In the 12th annual Lieutenant Governor Wine Awards this year, 432 wines competed for the twelve 2014 awards of excellence in wine.

Clearly, it is a tough competition, adjudicated by seven judges over three days (I was one of the judges). In my view, the standard of quality was very high this year. In part, that reflects many wines were from two good vintages in 2012 and 2013. The 2010 and 2011 vintages were challenging but quite a number of producers handled them well.

The high quality also reflects the ever more accomplished viticulture and winemaking throughout the industry.

The competition is open to all British Columbia wineries. A winery is allowed to enter up to four wines. Unusual among competitions, there is no entry fee. The costs of the competition are born by Government House Trust.

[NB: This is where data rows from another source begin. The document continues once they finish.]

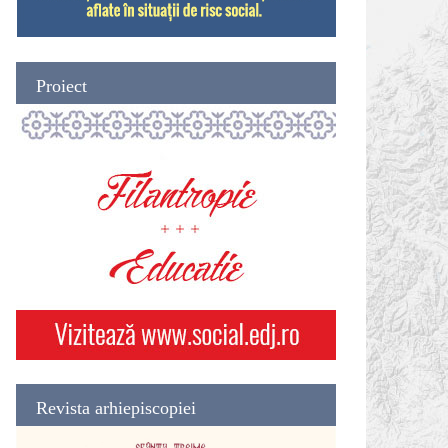
Proiect
Revista arhiepiscopiei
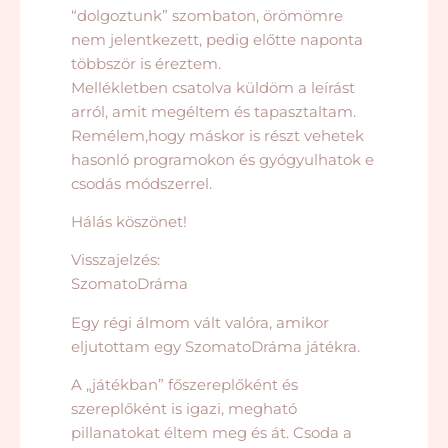
“dolgoztunk” szombaton, örömömre
nem jelentkezett, pedig előtte naponta
többször is éreztem.
Mellékletben csatolva küldöm a leírást
arról, amit megéltem és tapasztaltam.
Remélem,hogy máskor is részt vehetek
hasonló programokon és gyógyulhatok e
csodás módszerrel.
Hálás köszönet!
Visszajelzés:
SzomatoDráma
Egy régi álmom vált valóra, amikor
eljutottam egy SzomatoDráma játékra.
A „játékban” főszereplőként és
szereplőként is igazi, megható
pillanatokat éltem meg és át. Csoda a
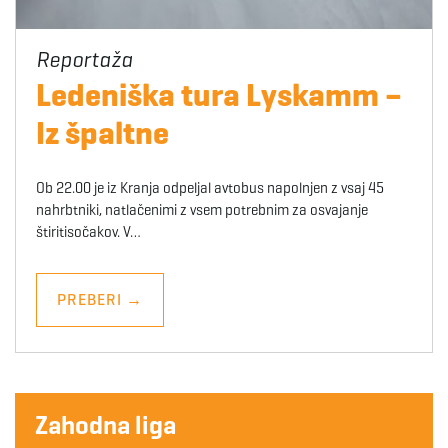
Ledeniška tura Lyskamm –
Iz špaltne
Ob 22.00 je iz Kranja odpeljal avtobus napolnjen z vsaj 45
nahrbtniki, natlačenimi z vsem potrebnim za osvajanje
štiritisočakov. V…
PREBERI
→
Zahodna liga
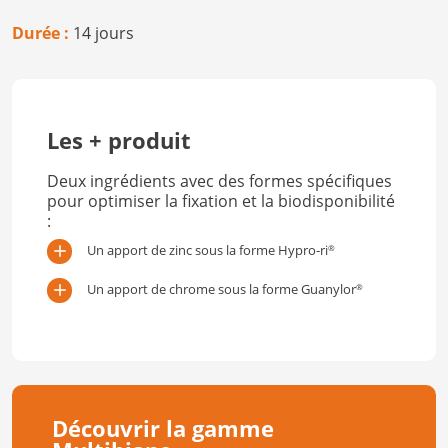
Durée :
14 jours
Les + produit
Deux ingrédients avec des formes spécifiques
pour optimiser la fixation et la biodisponibilité
:
Un apport de zinc sous la forme Hypro-ri
®
Un apport de chrome sous la forme Guanylor
®
Découvrir la gamme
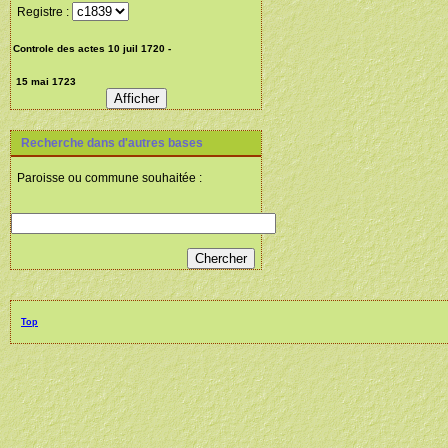
Registre :
Recherche dans d'autres bases
Paroisse ou commune souhaitée :
Top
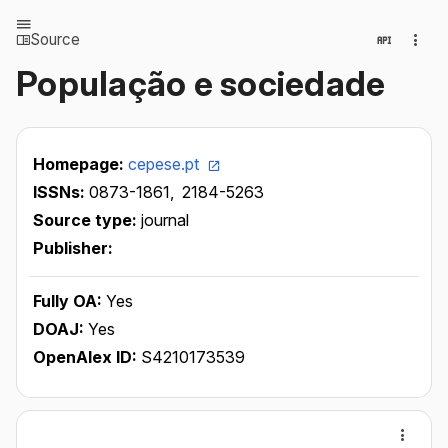
Source
População e sociedade
Homepage:
cepese.pt
ISSNs:
0873-1861,
2184-5263
Source type:
journal
Publisher:
Fully OA:
Yes
DOAJ:
Yes
OpenAlex ID:
S4210173539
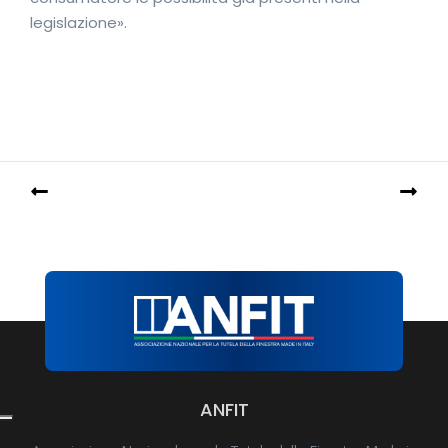
legislazione».
ANFIT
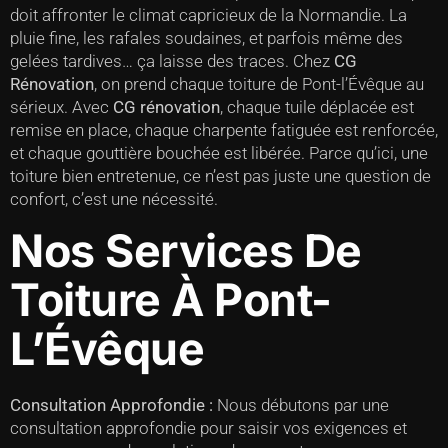
doit affronter le climat capricieux de la Normandie. La
pluie fine, les rafales soudaines, et parfois même des
gelées tardives… ça laisse des traces. Chez
CG
Rénovation
, on prend chaque toiture de Pont-l’Évêque au
sérieux. Avec
CG rénovation
, chaque tuile déplacée est
remise en place, chaque charpente fatiguée est renforcée,
et chaque gouttière bouchée est libérée. Parce qu’ici, une
toiture bien entretenue, ce n’est pas juste une question de
confort, c’est une nécessité.
Nos Services De
Toiture À Pont-
L’Évêque
Consultation Approfondie :
Nous débutons par une
consultation approfondie pour saisir vos exigences et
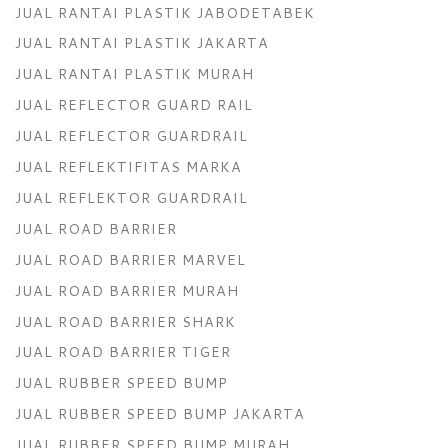
JUAL RANTAI PLASTIK JABODETABEK
JUAL RANTAI PLASTIK JAKARTA
JUAL RANTAI PLASTIK MURAH
JUAL REFLECTOR GUARD RAIL
JUAL REFLECTOR GUARDRAIL
JUAL REFLEKTIFITAS MARKA
JUAL REFLEKTOR GUARDRAIL
JUAL ROAD BARRIER
JUAL ROAD BARRIER MARVEL
JUAL ROAD BARRIER MURAH
JUAL ROAD BARRIER SHARK
JUAL ROAD BARRIER TIGER
JUAL RUBBER SPEED BUMP
JUAL RUBBER SPEED BUMP JAKARTA
JUAL RUBBER SPEED BUMP MURAH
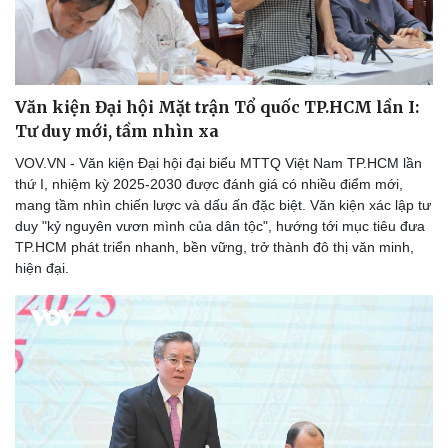
Văn kiện Đại hội Mặt trận Tổ quốc TP.HCM lần I:
Tư duy mới, tầm nhìn xa
VOV.VN - Văn kiện Đại hội đại biểu MTTQ Việt Nam TP.HCM lần
thứ I, nhiệm kỳ 2025-2030 được đánh giá có nhiều điểm mới,
mang tầm nhìn chiến lược và dấu ấn đặc biệt. Văn kiện xác lập tư
duy "kỷ nguyên vươn mình của dân tộc", hướng tới mục tiêu đưa
TP.HCM phát triển nhanh, bền vững, trở thành đô thị văn minh,
hiện đại.
Thể thao
Ô tô - Xe máy
Bóng đá
Ô tô
Lịch thi đấu bóng đá
Xe máy
Thế giới thể thao
Tư vấn
eSports
Hậu trường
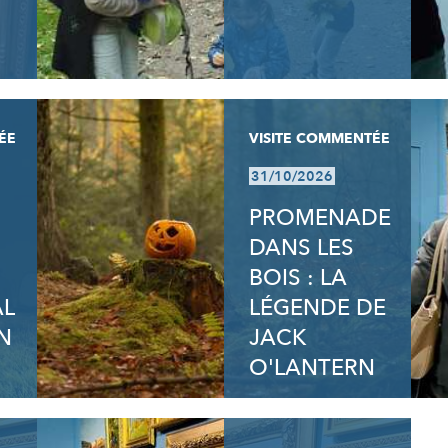
ÉE
VISITE COMMENTÉE
31/10/2026
PROMENADE
DANS LES
BOIS : LA
AL
LÉGENDE DE
N
JACK
O'LANTERN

The judging is supervised by Marg King of Penticton. She is a veteran of wine competitions, having run the VQA tasting panel for many years when the tastings were done the research centre in Summerland.

The judging is entirely blind. The flights of wine – usually no more than a dozen wines to a flight – are poured in a back room at Government House in Victoria, the venue for the judging. The judges will know only what varietal or blend is set before them. They do not know what wineries are represented in each glass.

For most of the competition, the judges split into panels (three judges in one, four in the other). In the first round, judges nominate wines to “go forward” to the final round. This year, 55 wines made through to the final round.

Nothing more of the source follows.